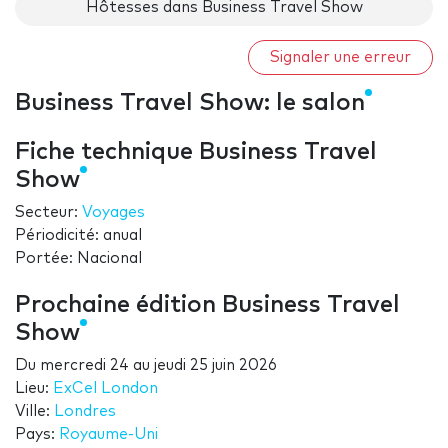
Hôtesses dans Business Travel Show
Signaler une erreur
Business Travel Show: le salon
Fiche technique Business Travel
Show
Secteur:
Voyages
Périodicité: anual
Portée: Nacional
Prochaine édition Business Travel
Show
Du
mercredi 24
au
jeudi 25 juin 2026
Lieu:
ExCel London
Ville:
Londres
Pays:
Royaume-Uni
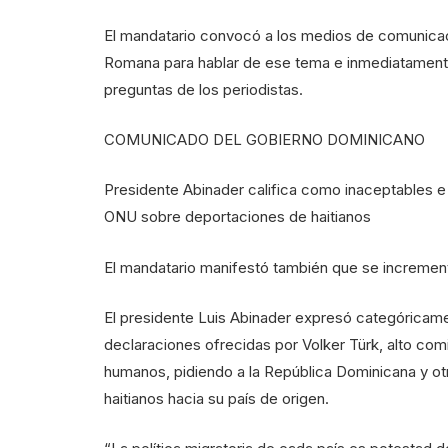
El mandatario convocó a los medios de comunicac
Romana para hablar de ese tema e inmediatamente 
preguntas de los periodistas.
COMUNICADO DEL GOBIERNO DOMINICANO
Presidente Abinader califica como inaceptables e
ONU sobre deportaciones de haitianos
El mandatario manifestó también que se increment
El presidente Luis Abinader expresó categóricame
declaraciones ofrecidas por Volker Türk, alto co
humanos, pidiendo a la República Dominicana y otr
haitianos hacia su país de origen.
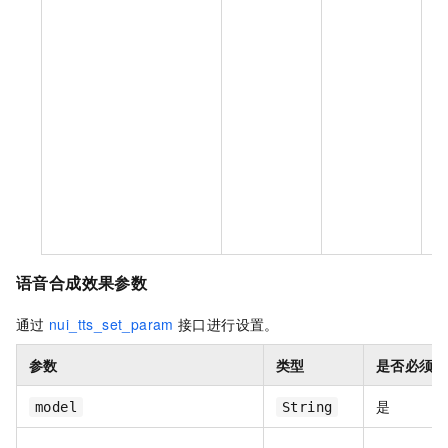
nu
(
W
语音合成效果参数
通过
nui_tts_set_param
接口进行设置。
参数
类型
是否必须
是
model
String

◇ ◇ ◇

Activity —
Write out every line of the data that holds the word "Business".

Solution to the problem —
Hôtesses dans Business Travel Show
Business Travel Show: le salon
Fiche technique Business Travel
Prochaine édition Business Travel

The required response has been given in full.